Excerpts from a dataset
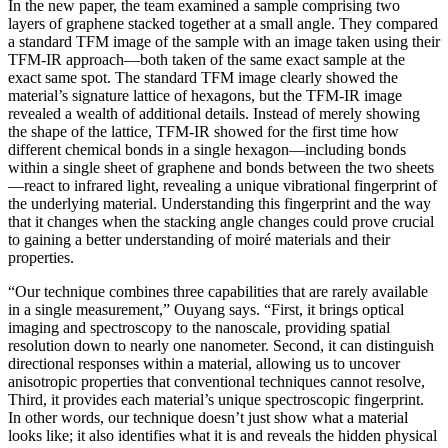
In the new paper, the team examined a sample comprising two
layers of graphene stacked together at a small angle. They compared
a standard TFM image of the sample with an image taken using their
TFM-IR approach—both taken of the same exact sample at the
exact same spot. The standard TFM image clearly showed the
material’s signature lattice of hexagons, but the TFM-IR image
revealed a wealth of additional details. Instead of merely showing
the shape of the lattice, TFM-IR showed for the first time how
different chemical bonds in a single hexagon—including bonds
within a single sheet of graphene and bonds between the two sheets
—react to infrared light, revealing a unique vibrational fingerprint of
the underlying material. Understanding this fingerprint and the way
that it changes when the stacking angle changes could prove crucial
to gaining a better understanding of moiré materials and their
properties.
“Our technique combines three capabilities that are rarely available
in a single measurement,” Ouyang says. “First, it brings optical
imaging and spectroscopy to the nanoscale, providing spatial
resolution down to nearly one nanometer. Second, it can distinguish
directional responses within a material, allowing us to uncover
anisotropic properties that conventional techniques cannot resolve,
Third, it provides each material’s unique spectroscopic fingerprint.
In other words, our technique doesn’t just show what a material
looks like; it also identifies what it is and reveals the hidden physical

- TASK
Nothing but the lines from the first line of the records above to the line with "imaging and spectroscopy", inclusive, should be transcribed exactly, and the pictures must be left out.

- WRITTEN REPLY
In the new paper, the team examined a sample comprising two
layers of graphene stacked together at a small angle. They compared
a standard TFM image of the sample with an image taken using their
TFM-IR approach—both taken of the same exact sample at the
exact same spot. The standard TFM image clearly showed the
material’s signature lattice of hexagons, but the TFM-IR image
revealed a wealth of additional details. Instead of merely showing
the shape of the lattice, TFM-IR showed for the first time how
different chemical bonds in a single hexagon—including bonds
within a single sheet of graphene and bonds between the two sheets
—react to infrared light, revealing a unique vibrational fingerprint of
the underlying material. Understanding this fingerprint and the way
that it changes when the stacking angle changes could prove crucial
to gaining a better understanding of moiré materials and their
properties.
“Our technique combines three capabilities that are rarely available
in a single measurement,” Ouyang says. “First, it brings optical
imaging and spectroscopy to the nanoscale, providing spatial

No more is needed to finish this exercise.